Kafka brokers (KRaft cluster)
Three combined broker/controller VMs running Kafka 4.2.0 in KRaft mode at 30.30.30.24/25/26, with a pinned JMX exporter exposing ~10k kafka_* metrics per broker on :9404.
Kafka is deployed as three private VMs in KRaft mode — no Zookeeper. Each VM is a combined broker + controller voter. PLAINTEXT only on the internal LAN today; TLS/SASL/ACLs are deferred gates. The brokers expose Prometheus-format metrics on :9404 via a pinned jmx_prometheus_javaagent jar; OpenShift-side scraping is tracked separately under the Kafka monitoring follow-up.
What it is
| Property | Value |
|---|---|
| Brokers | kafka-0, kafka-1, kafka-2 |
| IPs | 30.30.30.24, 30.30.30.25, 30.30.30.26 |
| Bootstrap | kafka-bootstrap.sub.comptech-lab.com:9092 (PLAINTEXT) |
| Mode | KRaft (no Zookeeper); 3-voter quorum, each node is broker + controller |
| Kafka version | 4.2.0 |
| JVM | OpenJDK 21 |
| Cluster id | fBNALO9WTje8UgaGET7XoQ |
| VM size | 4 vCPU / 8 GiB RAM / 80 G OS + 200 G data |
| Data path | /var/lib/kafka/kraft-combined-logs |
| Listener ports | 9092 (client PLAINTEXT), 9093 (controller, per-broker only) |
| JMX exporter port | :9404 open to 30.30.0.0/16 |
| Public exposure | None — private lab only |
| TLS / SASL / ACLs | No (gate; issue #17) |
| Backups / DR | No (gate; issue #12) |
DNS is served from PowerDNS at 30.30.30.53. The kafka-bootstrap name is a multi-A round-robin across all three broker IPs.
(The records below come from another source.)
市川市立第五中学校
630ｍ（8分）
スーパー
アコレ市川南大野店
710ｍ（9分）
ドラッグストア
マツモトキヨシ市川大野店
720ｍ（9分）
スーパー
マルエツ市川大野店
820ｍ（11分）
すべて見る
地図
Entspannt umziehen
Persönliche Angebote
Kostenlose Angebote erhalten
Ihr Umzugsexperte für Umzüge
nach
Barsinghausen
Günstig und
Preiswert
Topology — KRaft, not Zookeeper
Each VM runs a single kafka.service (systemd) that is both broker and controller. KRaft replaces Zookeeper with an internal Raft quorum of the three controllers. Practical consequence: there is no separate Zookeeper ensemble to operate, no zkCli.sh, and metadata reads go through kafka-metadata-quorum.sh describe --status (3 voters expected; LeaderId must be non-empty).
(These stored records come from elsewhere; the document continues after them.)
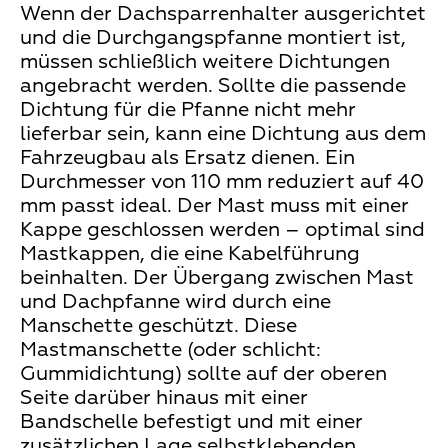
Wenn der Dachsparrenhalter ausgerichtet
und die Durchgangspfanne montiert ist,
müssen schließlich weitere Dichtungen
angebracht werden. Sollte die passende
Dichtung für die Pfanne nicht mehr
lieferbar sein, kann eine Dichtung aus dem
Fahrzeugbau als Ersatz dienen. Ein
Durchmesser von 110 mm reduziert auf 40
mm passt ideal. Der Mast muss mit einer
Kappe geschlossen werden – optimal sind
Mastkappen, die eine Kabelführung
beinhalten. Der Übergang zwischen Mast
und Dachpfanne wird durch eine
Manschette geschützt. Diese
Mastmanschette (oder schlicht:
Gummidichtung) sollte auf der oberen
Seite darüber hinaus mit einer
Bandschelle befestigt und mit einer
zusätzlichen Lage selbstklebenden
The :9093 controller listener is firewalled to just the three broker IPs — no other host on the lab network can reach the controller plane. Client traffic uses :9092.
JMX exporter wiring
Metrics are collected by jmx_prometheus_javaagent loaded into the Kafka JVM as a -javaagent. The agent listens on :9404 and serves /metrics in Prometheus exposition format. Wiring is in three pieces:
1. Pinned jar artifact
| Property | Value |
|---|---|
| Artifact | jmx_prometheus_javaagent-1.0.1.jar |
| Path on each broker | /opt/jmx-exporter/jmx_prometheus_javaagent.jar |
| Owner / mode | root:root 0644 |
| SHA-256 | 7d61f737fd661610ccc14aea79764faa1ea94a340cbc8f0029b3d2edea3d80c1 |
| Source | Maven Central repo.maven.apache.org/maven2/io/prometheus/jmx/jmx_prometheus_javaagent/1.0.1/ |
| Integrity | Maven Central publishes .sha1 + .md5 siblings only (no .sha256 sibling) — both Maven-published sums verified at download, SHA-256 recorded for our records and re-verified on every broker after copy |
The jar is pinned by version and by SHA-256. Re-verify the hash after any redistribution.
2. Systemd drop-in
The drop-in lives at /etc/systemd/system/kafka.service.d/10-jmx-exporter.conf (identical on all three brokers):
[Service]
Environment="KAFKA_OPTS=-javaagent:/opt/jmx-exporter/jmx_prometheus_javaagent.jar=9404:/opt/jmx-exporter/kafka-jmx-config.yml"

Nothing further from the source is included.